Parkir Motor di Mayor Oking Disidak, Jenal Mutaqin Temukan Potensi Lost Pajak

Mediabogor.co, BOGOR – Wakil Wali Kota Bogor, Jenal Mutaqin, bersama sejumlah organisasi perangkat daerah (OPD) melakukan inspeksi mendadak (sidak) terhadap sejumlah lokasi penitipan sepeda motor di Jalan Mayor Oking, Kota Bogor, Rabu 12 Agustus 2026.

Sidak tersebut dilakukan untuk mengecek legalitas usaha, kepatuhan terhadap ketentuan parkir, sekaligus memastikan kewajiban pajak dari usaha penitipan kendaraan masuk ke kas daerah.

Jenal mengatakan, penertiban dilakukan terutama untuk memastikan keberadaan usaha penitipan motor tidak mengganggu fungsi trotoar dan fasilitas publik lainnya.

“Pertama, kami lebih mengimbau kepada para pemilik parkir penitipan motor untuk taat dalam penggunaan bahu jalan, trotoar dan fasilitas lainnya. Jangan sampai trotoar dijadikan tempat yang dikomersialkan atau penitipan karena akhirnya pejalan kaki tertutup,” kata Jenal.

Menurutnya, pengawasan di Jalan Mayor Oking bukan kali pertama dilakukan. Pemkot Bogor bahkan telah beberapa kali turun langsung ke lokasi untuk memastikan hasil penertiban berjalan sesuai ketentuan.

“Kita sudah hampir lima kali ke sini. Terakhir dua hari lalu dan sekarang kita balik lagi. Saat dicek petugas masih ada beberapa yang nakal. Sehingga saya kembali lagi ke sini untuk memastikan sekaligus mengecek kewajiban pajak yang harus masuk ke kas daerah,” ujarnya.

Dari hasil pengecekan lapangan, Pemkot Bogor menemukan sejumlah persoalan yang membutuhkan tindak lanjut. Salah satunya terdapat usaha yang disebut belum terdata sebagai wajib pajak sehingga berpotensi menimbulkan kehilangan pendapatan bagi daerah.

Selain itu, Jenal menilai terdapat angka pelaporan pendapatan yang perlu diuji kembali. Sebab, mekanisme perhitungan pajak selama ini dilakukan berdasarkan asesmen wajib pajak sendiri.

“Ada yang belum masuk wajib pajak dan itu lost potensi. Yang kedua, menurut kacamata saya tidak wajar dari apa yang mereka hasilkan. Mereka asesmen sendiri, setor sendiri, bukan berarti tidak sesuai dengan fakta di lapangan,” jelasnya.

Untuk memastikan kesesuaian data tersebut, petugas melakukan uji petik secara manual dengan menghitung jumlah sepeda motor yang masuk dan dititipkan setiap harinya.

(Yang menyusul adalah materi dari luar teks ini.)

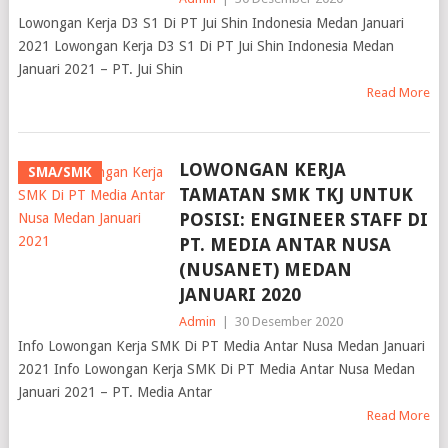
Lowongan Kerja D3 S1 Di PT Jui Shin Indonesia Medan Januari
2021 Lowongan Kerja D3 S1 Di PT Jui Shin Indonesia Medan
Januari 2021 – PT. Jui Shin
Read More
LOWONGAN KERJA
SMA/SMK
TAMATAN SMK TKJ UNTUK
POSISI: ENGINEER STAFF DI
PT. MEDIA ANTAR NUSA
(NUSANET) MEDAN
JANUARI 2020
Admin
|
30 Desember 2020
Info Lowongan Kerja SMK Di PT Media Antar Nusa Medan Januari
2021 Info Lowongan Kerja SMK Di PT Media Antar Nusa Medan
Januari 2021 – PT. Media Antar
Read More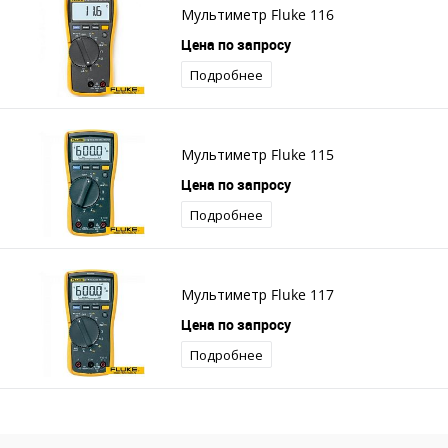
Мультиметр Fluke 116
Цена по запросу
Подробнее
Мультиметр Fluke 115
Цена по запросу
Подробнее
Мультиметр Fluke 117
Цена по запросу
Подробнее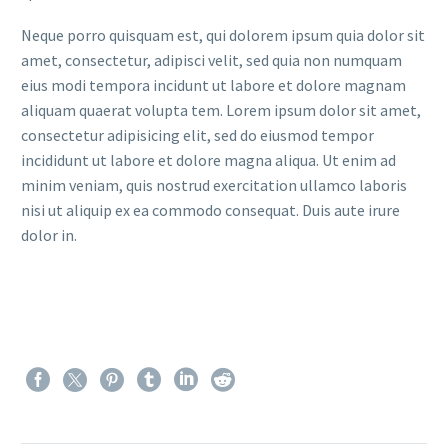
Neque porro quisquam est, qui dolorem ipsum quia dolor sit
amet, consectetur, adipisci velit, sed quia non numquam
eius modi tempora incidunt ut labore et dolore magnam
aliquam quaerat volupta tem. Lorem ipsum dolor sit amet,
consectetur adipisicing elit, sed do eiusmod tempor
incididunt ut labore et dolore magna aliqua. Ut enim ad
minim veniam, quis nostrud exercitation ullamco laboris
nisi ut aliquip ex ea commodo consequat. Duis aute irure
dolor in.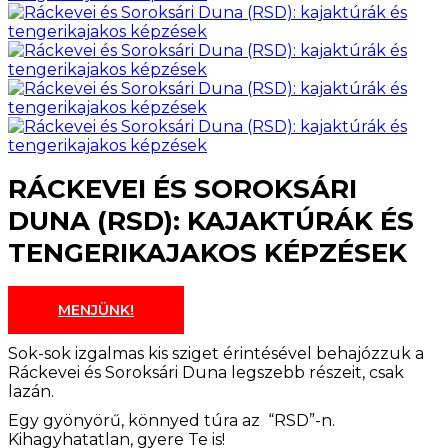
RÁCKEVEI ÉS SOROKSÁRI
DUNA (RSD): KAJAKTÚRÁK ÉS
TENGERIKAJAKOS KÉPZÉSEK
MENJÜNK!
Sok-sok izgalmas kis sziget érintésével behajózzuk a
Ráckevei és Soroksári Duna legszebb részeit, csak
lazán.
Egy gyönyörű, könnyed túra az “RSD”-n.
Kihagyhatatlan, gyere Te is!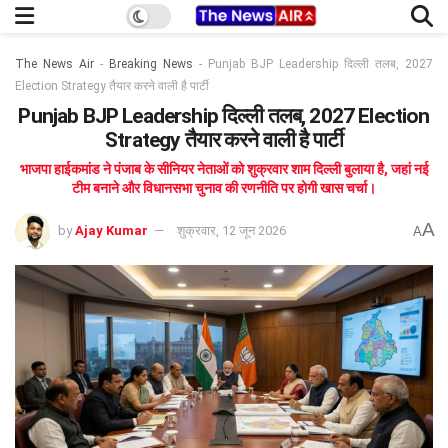
The News Air
-
Breaking News
-
Punjab BJP Leadership दिल्ली तलब, 2027
Election Strategy तैयार करने वाली है पार्टी
Punjab BJP Leadership दिल्ली तलब, 2027 Election
Strategy तैयार करने वाली है पार्टी
भाजपा हाईकमांड ने पंजाब के सीनियर नेताओं को शुक्रवार शाम दिल्ली बुलाया है, जहां नई
टीम बनाने और विधानसभा चुनाव की रणनीति पर होगी खास चर्चा।
A
by
Ajay Kumar
शुक्रवार, 12 जून 2026
A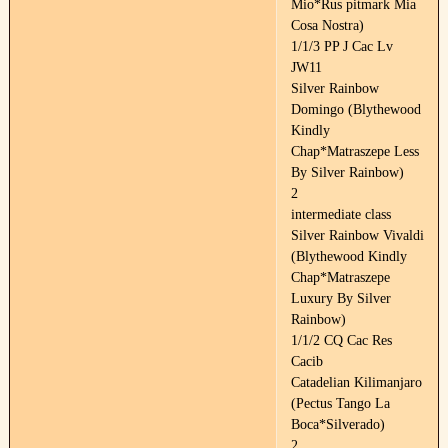
Mio*Rus pitmark Mia
Cosa Nostra)
1/1/3 PP J Cac Lv
JW11
Silver Rainbow
Domingo (Blythewood
Kindly
Chap*Matraszepe Less
By Silver Rainbow)
2
intermediate class
Silver Rainbow Vivaldi
(Blythewood Kindly
Chap*Matraszepe
Luxury By Silver
Rainbow)
1/1/2 CQ Cac Res
Cacib
Catadelian Kilimanjaro
(Pectus Tango La
Boca*Silverado)
2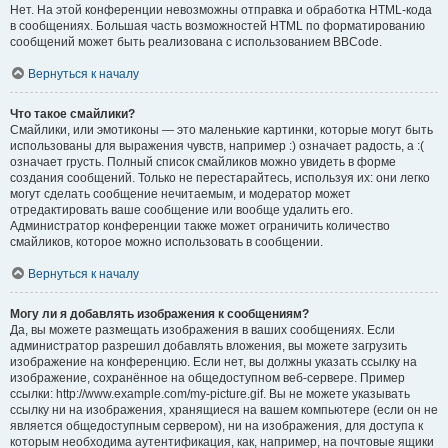
Нет. На этой конференции невозможны отправка и обработка HTML-кода
в сообщениях. Большая часть возможностей HTML по форматированию
сообщений может быть реализована с использованием BBCode.
Вернуться к началу
Что такое смайлики?
Смайлики, или эмотиконы — это маленькие картинки, которые могут быть
использованы для выражения чувств, например :) означает радость, а :(
означает грусть. Полный список смайликов можно увидеть в форме
создания сообщений. Только не перестарайтесь, используя их: они легко
могут сделать сообщение нечитаемым, и модератор может
отредактировать ваше сообщение или вообще удалить его.
Администратор конференции также может ограничить количество
смайликов, которое можно использовать в сообщении.
Вернуться к началу
Могу ли я добавлять изображения к сообщениям?
Да, вы можете размещать изображения в ваших сообщениях. Если
администратор разрешил добавлять вложения, вы можете загрузить
изображение на конференцию. Если нет, вы должны указать ссылку на
изображение, сохранённое на общедоступном веб-сервере. Пример
ссылки: http://www.example.com/my-picture.gif. Вы не можете указывать
ссылку ни на изображения, хранящиеся на вашем компьютере (если он не
является общедоступным сервером), ни на изображения, для доступа к
которым необходима аутентификация, как, например, на почтовые ящики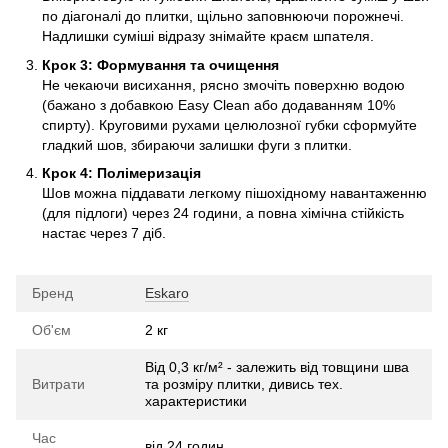
по діагоналі до плитки, щільно заповнюючи порожнечі.
Надлишки суміші відразу знімайте краєм шпателя.
Крок 3: Формування та очищення
Не чекаючи висихання, рясно змочіть поверхню водою
(бажано з добавкою Easy Clean або додаванням 10%
спирту). Круговими рухами целюлозної губки сформуйте
гладкий шов, збираючи залишки фуги з плитки.
Крок 4: Полімеризація
Шов можна піддавати легкому пішохідному навантаженню
(для підлоги) через 24 години, а повна хімічна стійкість
настає через 7 діб.
Бренд
Eskaro
Об'єм
2 кг
Від 0,3 кг/м² - залежить від товщини шва
Витрати
та розміру плитки, дивись тех.
характеристики
Час
від 24 годин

“Petugas menghitung jumlah harian motor eksisting. Kalau angkanya tidak wajar, tentu harus kita dalami,” katanya.

Jenal menegaskan, Pemkot Bogor akan memanggil para pemilik usaha penitipan kendaraan untuk membahas persoalan tersebut di Balai Kota Bogor.

Ia berharap seluruh pelaku usaha dapat mematuhi aturan, baik terkait legalitas usaha maupun kewajiban perpajakan.

“Langkah ke depan terkait penitipan ini, pemiliknya akan kita undang ke Balai Kota. Kita harus patuh terhadap aturan dan kasnya, uang pajaknya masuk resmi kepada Pemerintah Kota. Dampaknya nanti kembali menjadi pembangunan yang manfaatnya dirasakan warga,” tegasnya.

Di sepanjang Jalan Mayor Oking, tercatat terdapat sekitar 21 titik parkir atau penitipan motor swasta. Pemkot tidak hanya mengecek ketetapan pajaknya, tetapi juga memastikan legalitas masing-masing usaha.

Sidak tersebut dilakukan secara terintegrasi dengan melibatkan sejumlah OPD terkait. Selain persoalan perizinan dan pajak, Pemkot Bogor juga berencana melakukan penataan trotoar agar kembali berfungsi sebagaimana mestinya.

Ke depan, pengawasan juga akan diperkuat dengan pemasangan kamera pengawas atau CCTV berbasis kecerdasan buatan (AI). Teknologi tersebut nantinya diharapkan mampu menghitung secara otomatis jumlah sepeda motor yang masuk dan keluar dari lokasi penitipan.

“Trotoarnya akan kita tata, CCTV akan kita pasang berbasis AI. Jadi CCTV-nya bisa menghitung langsung jumlah motor yang masuk ke parkiran, berapa yang masuk,” ungkapnya.

“Alhamdulillah saya sudah menjumpai pihak IT yang mampu untuk melakukan cctv tersebut,” pungkasnya.